From the northern end of the parish down towards the line of the Derby Canal (along Longmoor Road), the superficial geology of the area is a mix of Eagle Moor Sand and Gravel Member, and Head (clay, silt, sand and gravel). The area between Longmoor Road and the Golden Brook, the deposits are Beeston Sand and Gravel Member. The remaining southern area of the former parish is Hemington Member (silt and gravel), with a meandering strip of Alluvium (clay, silt, sand and gravel) running west to east along the southern boundary of West Park. The Bedrock geology underpinning the superficial deposits are divided into two halves by a strip of Cotgrave Sandstone Member (deposited ~230 million years ago) along the course of the Golden Brook, with Gunthorpe Member Mudstone (deposited ~240 million years ago) in the northern half of Wilsthorpe, and Edwalton Member Mudstone (deposited ~230 million years ago) to the south.

==History==
Wilsthorpe was a settlement in the Old Norse administrative area (known as the wapentake) of Morlestan or Morleystone. At c.1300, the wapentake merged with Litchurch and became the Hundred of Morleston and Litchurch. In 1866, the parish amalgamated with Sawley to become Sawley and Wilsthorpe civil parish. The John Marius Wilson "Imperial Gazetteer of England and Wales (1870-72)" states that at the time of publishing, the parish of Wilsthorpe had a population of 56 and the Kelly's Directory of Derbyshire of 1899 lists the Earl of Harrington as lord of the manor, and principal landowner. By 1934, the Sawley and Wilsthorpe civil parish was abolished and all lands were absorbed into Long Eaton's authority. Now part of Long Eaton, work immediately started on building the new Parkside estate, west of Trent College to Wilsthorpe road, resulting in the removal of the farms that were situated north of the Golden Brook on the eastern side of Wilsthorpe Road. After Parkside was built, only two farms remained of the original hamlet. Both these farms were situated on the western side of the crossroads; now locally known as the Wilsthorpe roundabout. In the late 1950s, houses were built on part of Wilsthorpe Farm, situated north of the road junction. In the mid 1960s, the western boundary of Long Eaton was adjusted to accommodate the arrival of the A52 and the M1 Motorway. Risley gained 17.6 acre of former parish land and Breaston gained 130 acre along the western side of the M1 motorway. Grange Farm (the last of the hamlet buildings) and its surrounding land on the south of the junction, was replaced by the Eaton Farm public house in the 1990s, and by 2013, all the rural land between Wilsthorpe Road, Pertersham Road (B6002) and the M1 Motorway, was fully developed by newbuild housing.

==Today==
Looking north from the Breaston motorway bridge, all the fields between the houses of Breaston and the motorway are what remain of the former rural parish of Wilsthorpe, and it is understood that Bostock Lane's 'Lodge Farm', that once farmed many of these fields, is the only building left that was built before Wilsthorpe parish merged with Sawley in 1866. Reference to Wilsthorpe survives in the name of the local academy Wilsthorpe School, which was founded in 1954 and rebuilt as an academy in 2018. There is also a pub by the name of Wilsthorpe Tavern.
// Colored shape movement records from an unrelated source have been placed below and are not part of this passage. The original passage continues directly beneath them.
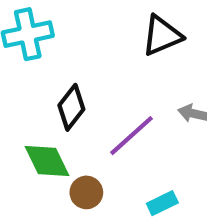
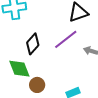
purple line: (132, 136) -> (66, 39), moved

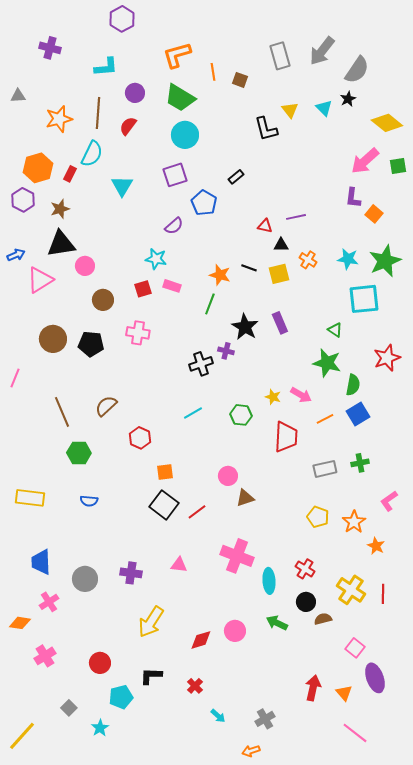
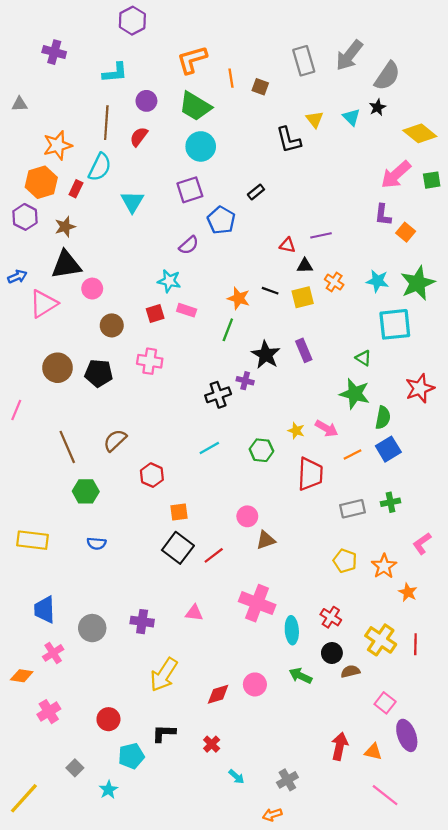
orange star: (59, 119) -> (57, 145), moved
orange triangle: (344, 693) -> (373, 752), turned -36

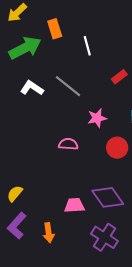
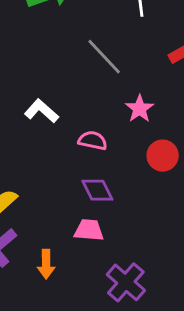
white L-shape: (32, 88) -> (42, 111), moved
pink star: (97, 118) -> (140, 109), turned -30
purple diamond: (108, 197) -> (97, 190), moved, size x0.7

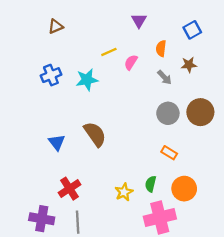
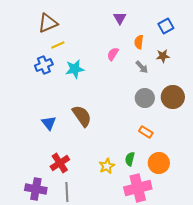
brown triangle: (56, 26) -> (48, 23), size x1.5
yellow line: (109, 52) -> (58, 45), moved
Major recreational facilities in the former parish include West Park and the West Park Leisure Centre. The western half of the park is situated on former Wilsthorpe parish land, which is now used as the staging point for the local Long Eaton Parkrun and the annual Long Eaton Carnival. The western end of the park is also home to various sport clubs such as the Long Eaton Rugby Club, Sawley Cricket Club, and Long Eaton Magpie's FC, to name but a few.